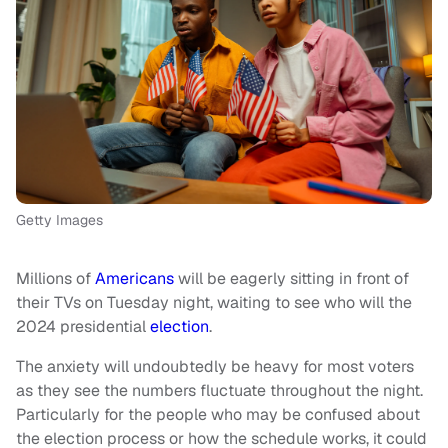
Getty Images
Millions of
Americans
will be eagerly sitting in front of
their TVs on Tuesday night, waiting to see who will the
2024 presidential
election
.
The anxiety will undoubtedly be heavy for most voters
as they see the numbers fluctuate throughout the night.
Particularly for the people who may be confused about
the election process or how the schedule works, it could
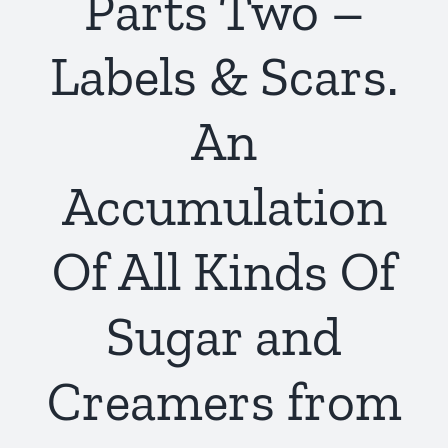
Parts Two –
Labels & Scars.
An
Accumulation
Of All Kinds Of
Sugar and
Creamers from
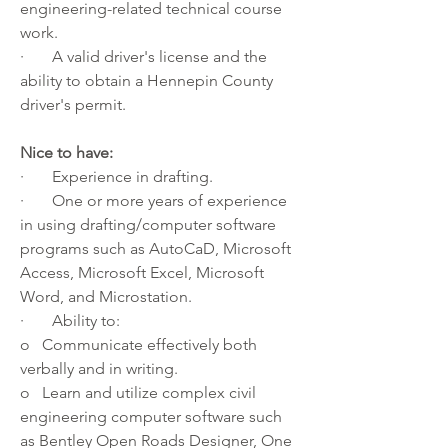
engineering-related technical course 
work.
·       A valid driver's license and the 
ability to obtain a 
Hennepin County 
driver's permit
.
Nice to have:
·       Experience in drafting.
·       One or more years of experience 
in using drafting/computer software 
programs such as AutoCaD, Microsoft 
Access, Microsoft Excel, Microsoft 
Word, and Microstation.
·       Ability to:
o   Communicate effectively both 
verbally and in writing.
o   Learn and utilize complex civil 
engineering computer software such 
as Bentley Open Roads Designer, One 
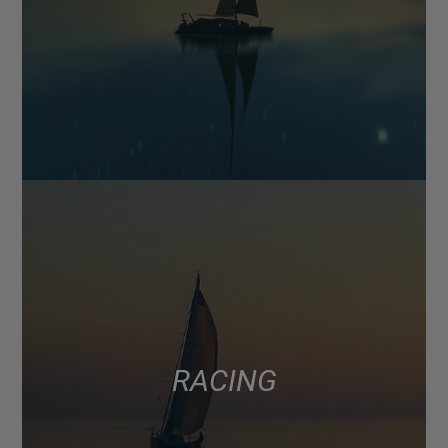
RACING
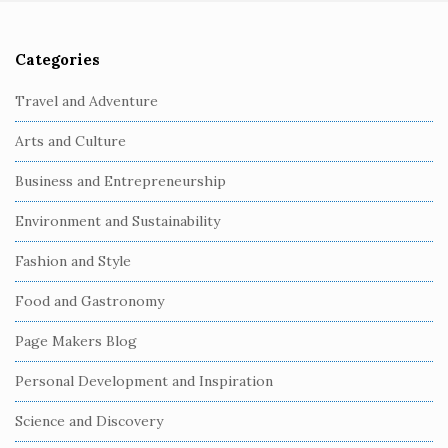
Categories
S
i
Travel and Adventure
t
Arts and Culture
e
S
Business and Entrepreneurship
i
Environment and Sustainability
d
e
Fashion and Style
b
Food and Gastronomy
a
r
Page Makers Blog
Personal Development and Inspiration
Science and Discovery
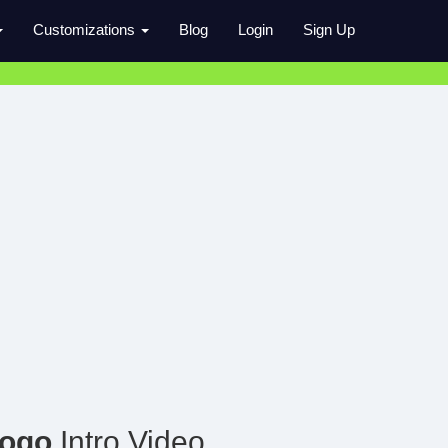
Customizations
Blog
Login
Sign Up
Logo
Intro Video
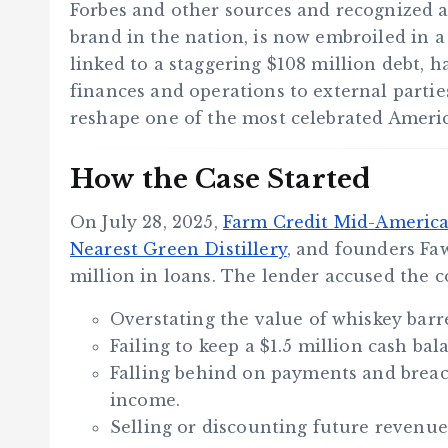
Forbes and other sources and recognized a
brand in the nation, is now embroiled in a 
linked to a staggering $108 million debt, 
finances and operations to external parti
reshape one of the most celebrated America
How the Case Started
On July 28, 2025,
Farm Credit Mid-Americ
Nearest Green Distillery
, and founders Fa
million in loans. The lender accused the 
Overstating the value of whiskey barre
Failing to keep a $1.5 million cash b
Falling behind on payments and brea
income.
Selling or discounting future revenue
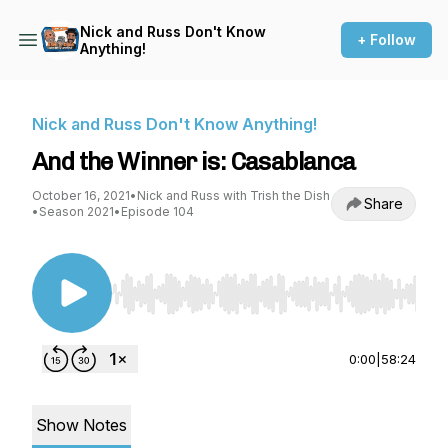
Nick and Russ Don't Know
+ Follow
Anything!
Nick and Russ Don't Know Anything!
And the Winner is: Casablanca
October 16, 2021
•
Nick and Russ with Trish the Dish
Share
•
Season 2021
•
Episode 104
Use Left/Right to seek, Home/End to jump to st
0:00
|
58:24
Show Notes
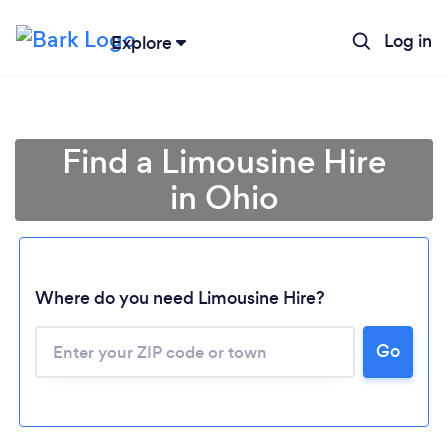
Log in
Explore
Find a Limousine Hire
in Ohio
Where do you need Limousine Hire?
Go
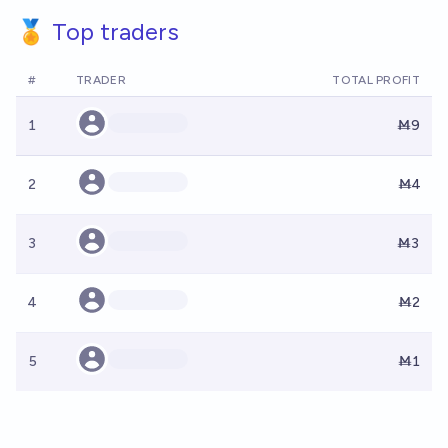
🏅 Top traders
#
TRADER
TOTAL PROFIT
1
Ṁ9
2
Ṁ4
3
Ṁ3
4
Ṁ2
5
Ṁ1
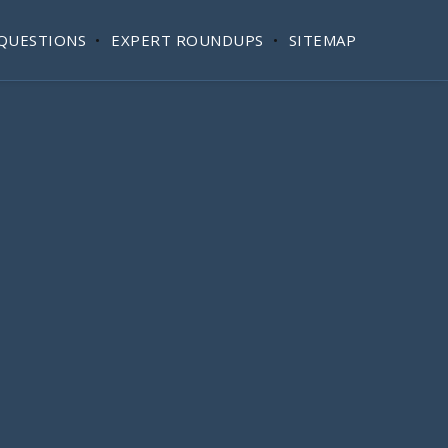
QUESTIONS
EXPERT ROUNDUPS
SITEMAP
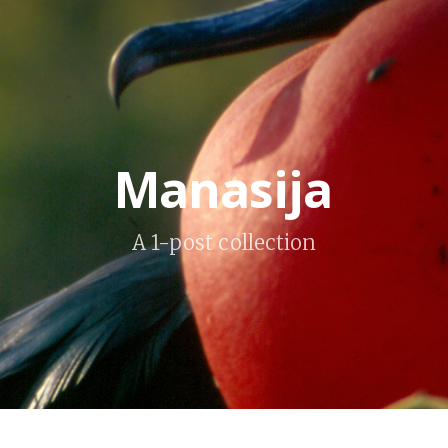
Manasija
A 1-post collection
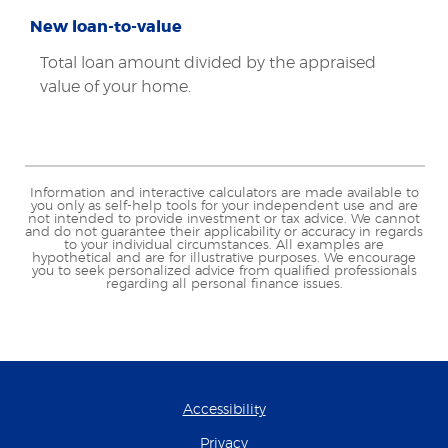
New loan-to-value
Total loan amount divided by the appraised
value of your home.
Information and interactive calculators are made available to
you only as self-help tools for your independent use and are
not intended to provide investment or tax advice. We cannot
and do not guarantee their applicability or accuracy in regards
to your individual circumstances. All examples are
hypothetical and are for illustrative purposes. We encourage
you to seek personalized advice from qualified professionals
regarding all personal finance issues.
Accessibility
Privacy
************
* **DIRECTIONS**
Say how many lines in the records above hold "Know", and give no other text.

* **ANSWER**
2